The first three catalogues offer an impressive gallery of André Breton’s great manuscripts, including Le Dictionnaire abrégé du surréalisme, the only autograph manuscript known written in 1938 by André Breton and Paul Eluard. Both volumes were bounded by Paul Bonet in 1963 and were acquired by Paul Destribats in 2005 during the sale of the great collector Daniel Filipacchi’s books collection at Christie’s (estimate: €150,000-200,000). Also, a superb Nadja collection of manuscripts and drawings, estimated €40,000-60,000, (Ndr – le prix est faux dans le CP français, mais peu importe) the manuscript of Position politique du surréalisme (1935) (estimate: €60,000-80,000, ill. left), the first draft of the Anthologie de l’humour noir, 1937 (estimate: €60,000-80,000) and the manuscript of La Clé des champs, 1945 (estimate: €50,000-80,000).

Claude Oterelo, expert of the sale: “Paul was fascinated with Breton’s bravery, intransigence, convictions, a kind of another himself he did not try to imitate but whose poetic universe soften the harsh moments of life. I often told Paul – without any sycophancy – that he was on the top of the books collecting world, but he genuinely did not think so. He just wanted to follow his own way or, as André Breton said, to adjust his walk on the storms’ path”.

Paul Destribats was also particularly fond of Blaise Cendrars and acquired several of his iconic works such as a fascinating copy of La fin du monde filmée par l’ ange de N.D, published in 1919 and illustrated by Fernand Léger. It is one of the 25 deluxe copies which is enriched with the proofs of the book comprising the original stencils, realised according to Léger’s drawings. The whole is put together by an impressive embossed binding made by George Leroux (estimate: €40,000-60,000). The collection also includes the most radical text by the poet, J’ai tué, the only complete autograph manuscript known. The binding was executed by Georges Leroux and the manuscript is estimate at €60,000-80,000.

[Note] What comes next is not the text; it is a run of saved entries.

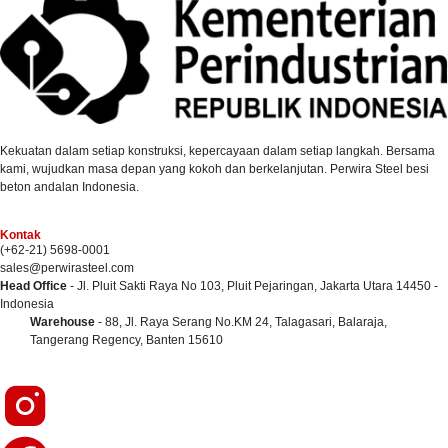
Kekuatan dalam setiap konstruksi, kepercayaan dalam setiap langkah. Bersama
kami, wujudkan masa depan yang kokoh dan berkelanjutan. Perwira Steel besi
beton andalan Indonesia.
Kontak
(+62-21) 5698-0001
sales@perwirasteel.com
Head Office
- Jl. Pluit Sakti Raya No 103, Pluit Pejaringan, Jakarta Utara 14450 -
Indonesia
Warehouse
- 88, Jl. Raya Serang No.KM 24, Talagasari, Balaraja,
Tangerang Regency, Banten 15610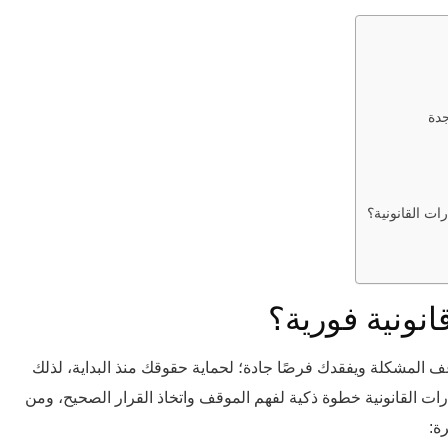
جدة
ت القانونية؟
ونية فورية؟
ف المشكلة ويفقدك فرصًا جادة؛ لحماية حقوقك منذ البداية، لذلك
ت القانونية خطوة ذكية لفهم الموقف واتخاذ القرار الصحيح، ومن
ة: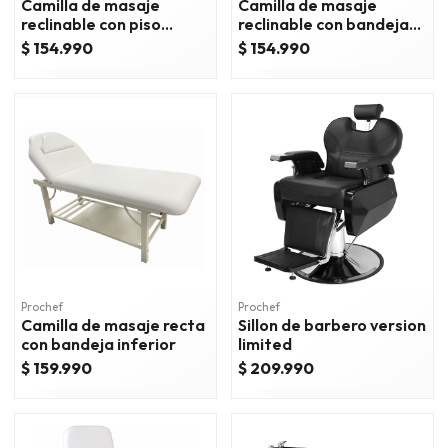
Camilla de masaje
Camilla de masaje
reclinable con piso
reclinable con bandejas
giratorio
inferiores
$ 154.990
$ 154.990
Prochef
Prochef
Camilla de masaje recta
Sillon de barbero version
con bandeja inferior
limited
$ 159.990
$ 209.990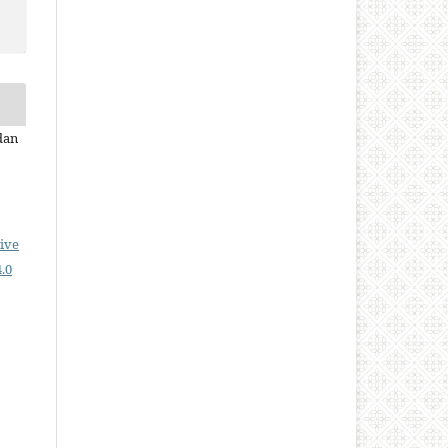
dan
ive
.0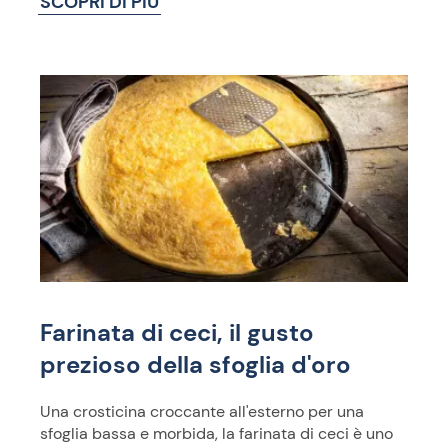
SCOPRI DI PIÙ
Farinata di ceci, il gusto
prezioso della sfoglia d'oro
Una crosticina croccante all'esterno per una
sfoglia bassa e morbida, la farinata di ceci è uno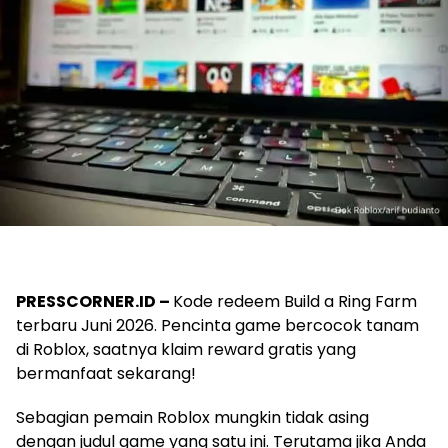
PRESSCORNER.ID –
Kode redeem Build a Ring Farm
terbaru Juni 2026. Pencinta game bercocok tanam
di Roblox, saatnya klaim reward gratis yang
bermanfaat sekarang!
Sebagian pemain Roblox mungkin tidak asing
dengan judul game yang satu ini. Terutama jika Anda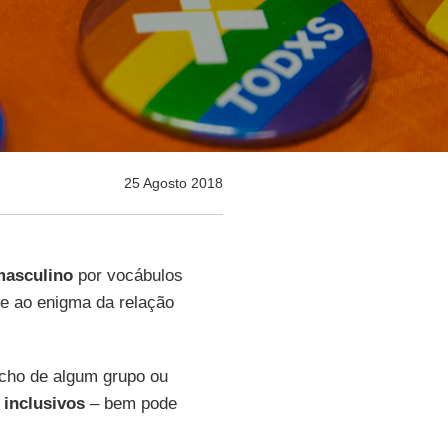
25 Agosto 2018
masculino
por vocábulos
te ao enigma da relação
icho de algum grupo ou
 inclusivos
– bem pode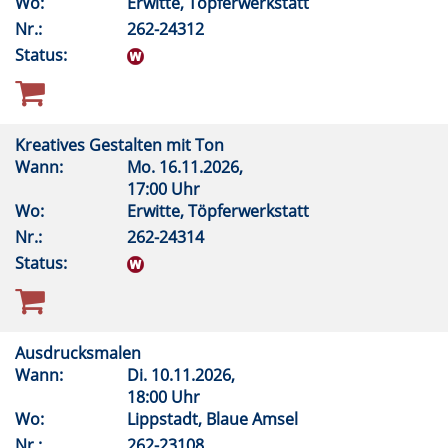
Wo:
Erwitte, Töpferwerkstatt
Nr.:
262-24312
Status:
Kreatives Gestalten mit Ton
Wann:
Mo.
16.11.2026,
17:00 Uhr
Wo:
Erwitte, Töpferwerkstatt
Nr.:
262-24314
Status:
Ausdrucksmalen
Wann:
Di.
10.11.2026,
18:00 Uhr
Wo:
Lippstadt, Blaue Amsel
Nr.:
262-23108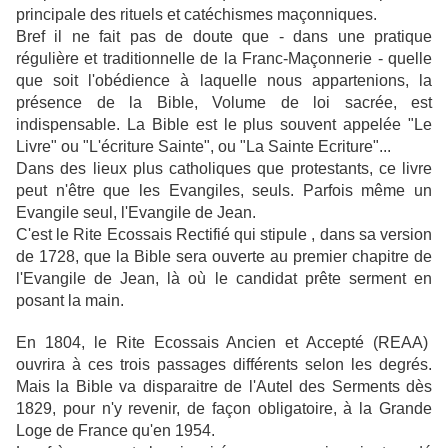
principale des rituels et catéchismes maçonniques.
Bref il ne fait pas de doute que - dans une pratique
régulière et traditionnelle de la Franc-Maçonnerie - quelle
que soit l'obédience à laquelle nous appartenions, la
présence de la Bible, Volume de loi sacrée, est
indispensable. La Bible est le plus souvent appelée "Le
Livre" ou "L'écriture Sainte", ou "La Sainte Ecriture"...
Dans des lieux plus catholiques que protestants, ce livre
peut n'être que les Evangiles, seuls. Parfois même un
Evangile seul, l'Evangile de Jean.
C'est le Rite Ecossais Rectifié qui stipule , dans sa version
de 1728, que la Bible sera ouverte au premier chapitre de
l'Evangile de Jean, là où le candidat prête serment en
posant la main.
En 1804, le Rite Ecossais Ancien et Accepté (REAA)
ouvrira à ces trois passages différents selon les degrés.
Mais la Bible va disparaitre de l'Autel des Serments dès
1829, pour n'y revenir, de façon obligatoire, à la Grande
Loge de France qu'en 1954.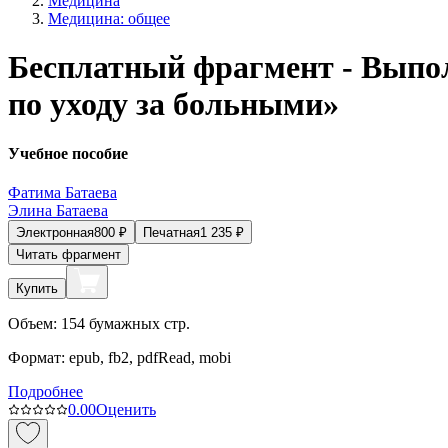
Медицина
Медицина: общее
Бесплатный фрагмент - Выпол
по уходу за больными»
Учебное пособие
Фатима Батаева
Элина Батаева
Электронная
800
₽
Печатная
1 235
₽
Читать фрагмент
Купить
Объем:
154
бумажных стр.
Формат:
epub, fb2, pdfRead, mobi
Подробнее
0.0
0
Оценить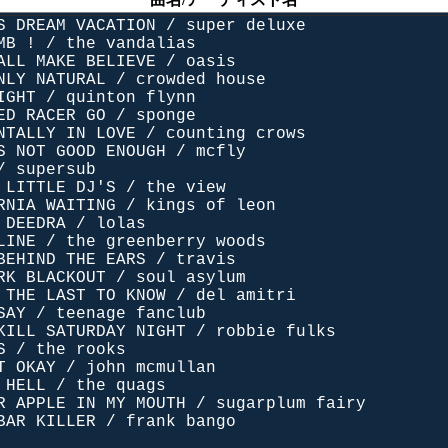
S DREAM VACATION / super deluxe
MB ! / the vandalias
ALL MAKE BELIEVE / oasis
NLY NATURAL / crowded house
IGHT / quinton flynn
ED RACER GO / sponge
NTALLY IN LOVE / counting crows
S NOT GOOD ENOUGH / mcfly
/ supersub
 LITTLE DJ'S / the view
RNIA WAITING / kings of leon
 DEEDRA / lolas
LINE / the greenberry woods
BEHIND THE EARS / travis
RK BLACKOUT / soul asylum
 THE LAST TO KNOW / del amitri
SAY / teenage fanclub
KILL SATURDAY NIGHT / robbie fulks
S / the rooks
T OKAY / john mcmullan
 HELL / the quags
R APPLE IN MY MOUTH / sugarplum fairy
BAR KILLER / frank bango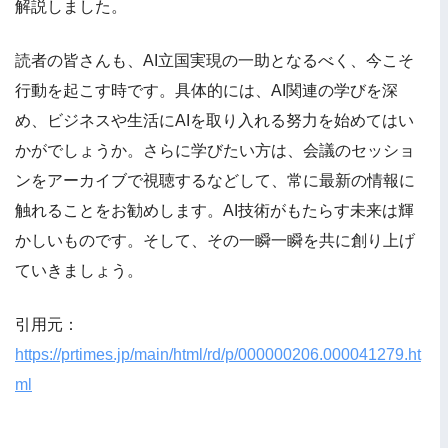
解説しました。
読者の皆さんも、AI立国実現の一助となるべく、今こそ
行動を起こす時です。具体的には、AI関連の学びを深
め、ビジネスや生活にAIを取り入れる努力を始めてはい
かがでしょうか。さらに学びたい方は、会議のセッショ
ンをアーカイブで視聴するなどして、常に最新の情報に
触れることをお勧めします。AI技術がもたらす未来は輝
かしいものです。そして、その一瞬一瞬を共に創り上げ
ていきましょう。
引用元：
https://prtimes.jp/main/html/rd/p/000000206.000041279.ht
ml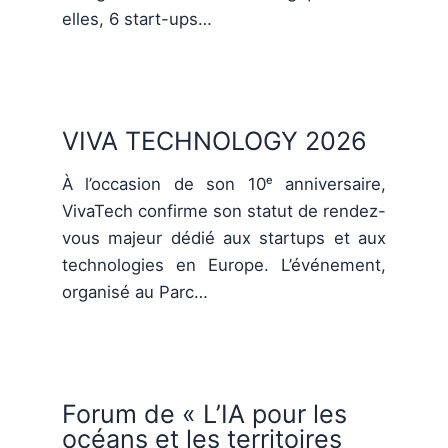
elles, 6 start-ups…
VIVA TECHNOLOGY 2026
À l’occasion de son 10ᵉ anniversaire,
VivaTech confirme son statut de rendez-
vous majeur dédié aux startups et aux
technologies en Europe. L’événement,
organisé au Parc…
Forum de « L’IA pour les
océans et les territoires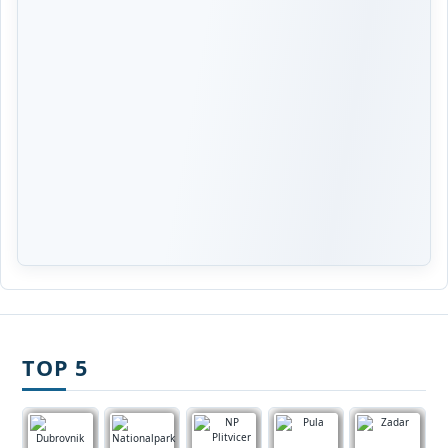
TOP 5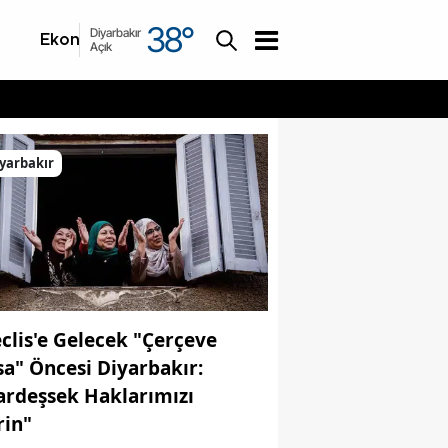
38
°
Diyarbakır
Ekonomi
Asayiş
Açık
yarbakır
clis'e Gelecek "Çerçeve
sa" Öncesi Diyarbakır:
ardeşsek Haklarımızı
rin"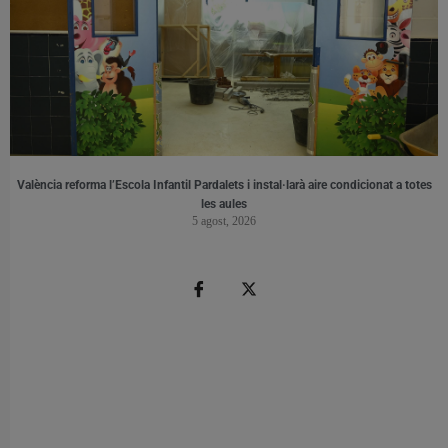
València reforma l’Escola Infantil Pardalets i instal·larà aire condicionat a totes
les aules
5 agost, 2026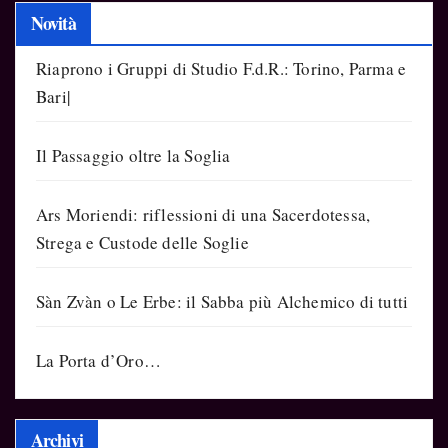
Novità
Riaprono i Gruppi di Studio F.d.R.: Torino, Parma e
Bari|
Il Passaggio oltre la Soglia
Ars Moriendi: riflessioni di una Sacerdotessa,
Strega e Custode delle Soglie
Sàn Zvàn o Le Erbe: il Sabba più Alchemico di tutti
La Porta d’Oro…
Archivi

Finally, these three auctions will offer the opportunity to the collectors to acquire remarkable books amongst which can be found one of the two only known sets of Man Ray’s Champs délicieux with all the photographic plates signed by the artist. Hans Bellmer and his various “dolls”, once again establishes himself as the other creator of unknown images in the interwar’s surrealism. Die Puppe, dating from 1934, carries a note to Nusch Eluard – and we are aware today of the role played by Paul Eluard in the recognition of Bellmer’s work in France (estimate: €70,000-100,000). La Poupée. Seconde partie, dating from 1935, bounded by Georges Leroux, also carries a note to Paul Eluard (estimate: €70,000-100,000).

La Poupée, from 1936, published by Guy Lévis Mano, carries a also a note to Paul Eluard as well and present two original drawings and an original photograph (estimate: €70,000-100,000).